BigQuery Connector#

The BigQuery connector allows querying the data stored in BigQuery. This can be used to join data between different systems like BigQuery and Hive. The connector uses the BigQuery Storage API to read the data from the tables.

Beta Disclaimer#

The BigQuery Storage API and this connector are in Beta and are subject to change.

Changes may include, but are not limited to:

  • Type conversion

  • Partitioning

  • Parameters

BigQuery Storage API#

The Storage API streams data in parallel directly from BigQuery via gRPC without using Google Cloud Storage as an intermediary. It has a number of advantages over using the previous export-based read flow that should generally lead to better read performance:

Direct Streaming

It does not leave any temporary files in Google Cloud Storage. Rows are read directly from BigQuery servers using an Avro wire format.

Column Filtering

The new API allows column filtering to only read the data you are interested in. Backed by a columnar datastore, it can efficiently stream data without reading all columns.

Dynamic Sharding

The API rebalances records between readers until they all complete. This means that all Map phases will finish nearly concurrently. See this blog article on how dynamic sharding is similarly used in Google Cloud Dataflow.

Requirements#

Enable the BigQuery Storage API#

Follow these instructions.

Authentication#

On GCE/Dataproc the authentication is taken from the machine’s role.

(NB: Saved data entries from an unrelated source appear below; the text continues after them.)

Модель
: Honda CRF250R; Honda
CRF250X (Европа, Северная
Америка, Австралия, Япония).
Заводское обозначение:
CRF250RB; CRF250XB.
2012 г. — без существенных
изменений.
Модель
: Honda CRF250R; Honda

Outside GCE/Dataproc you have 3 options:

  • Use a service account JSON key and GOOGLE_APPLICATION_CREDENTIALS as described here.

  • Set bigquery.credentials in the catalog properties file. It should contain the contents of the JSON file, encoded using base64.

  • Set bigquery.credentials-file in the catalog properties file. It should point to the location of the JSON file.

Configuration#

To configure the BigQuery connector, create a catalog properties file in etc/catalog named, for example, bigquery.properties, to mount the BigQuery connector as the bigquery catalog. Create the file with the following contents, replacing the connection properties as appropriate for your setup:

connector.name=bigquery
bigquery.project-id=<your Google Cloud Platform project id>

Multiple GCP Projects#

The BigQuery connector can only access a single GCP project. Thus, if you have data in multiple GCP projects, You need to create several catalogs, each pointing to a different GCP project. For example, if you have two GCP projects, one for the sales and one for analytics, you can create two properties files in etc/catalog named sales.properties and analytics.properties, both having connector.name=bigquery but with different project-id. This will create the two catalogs, sales and analytics respectively.

Configuring Partitioning#

By default the connector creates one partition per 400MB in the table being read (before filtering). This should roughly correspond to the maximum number of readers supported by the BigQuery Storage API. This can be configured explicitly with the bigquery.parallelism property. BigQuery may limit the number of partitions based on server constraints.

Reading From Views#

The connector has a preliminary support for reading from BigQuery views. Please note there are a few caveats:

  • BigQuery views are not materialized by default, which means that the connector needs to materialize them before it can read them. This process affects the read performance.

  • The materialization process can also incur additional costs to your BigQuery bill.

  • By default, the materialized views are created in the same project and dataset. Those can be configured by the optional bigquery.view-materialization-project and bigquery.view-materialization-dataset properties, respectively. The service account must have write permission to the project and the dataset in order to materialize the view.

  • Reading from views is disabled by default. In order to enable it, set the bigquery.views-enabled configuration property to true.

Configuration Properties#

All configuration properties are optional.

Property

Description

Default

bigquery.project-id

Google Cloud project ID

Taken from the service account

bigquery.parent-project

Google Cloud parent project ID

Taken from the service account

bigquery.parallelism

The number of partitions to split the data

The number of executors

bigquery.views-enabled

Enable BigQuery connector to read views.

false

bigquery.view-materialization-project

The project where the materialized view is going to be created

The view’s project

bigquery.view-materialization-dataset

The dataset where the materialized view is going to be created

The view’s dataset

bigquery.max-read-rows-retries

The number of retries in case of retryable server issues

3

bigquery.credentials-key

credentials key (base64 encoded)

None. See authentication

bigquery.credentials-file

JSON credentials file path

None. See authentication

Data Types#

With a few exceptions, all BigQuery types are mapped directly to their Presto counterparts. Here are all the mappings:

BigQuery

Presto

Notes

BOOLEAN

BOOLEAN

BYTES

VARBINARY

DATE

DATE

DATETIME

TIMESTAMP

FLOAT

DOUBLE

GEOGRAPHY

VARCHAR

In Well-known text (WKT) format

INTEGER

BIGINT

NUMERIC

DECIMAL(38,9)

RECORD

ROW

STRING

VARCHAR

TIME

TIME_WITH_TIME_ZONE

Time zone is UTC

TIMESTAMP

TIMESTAMP_WITH_TIME_ZONE

Time zone is UTC

FAQ#

What is the Pricing for the Storage API?#

See the BigQuery pricing documentation.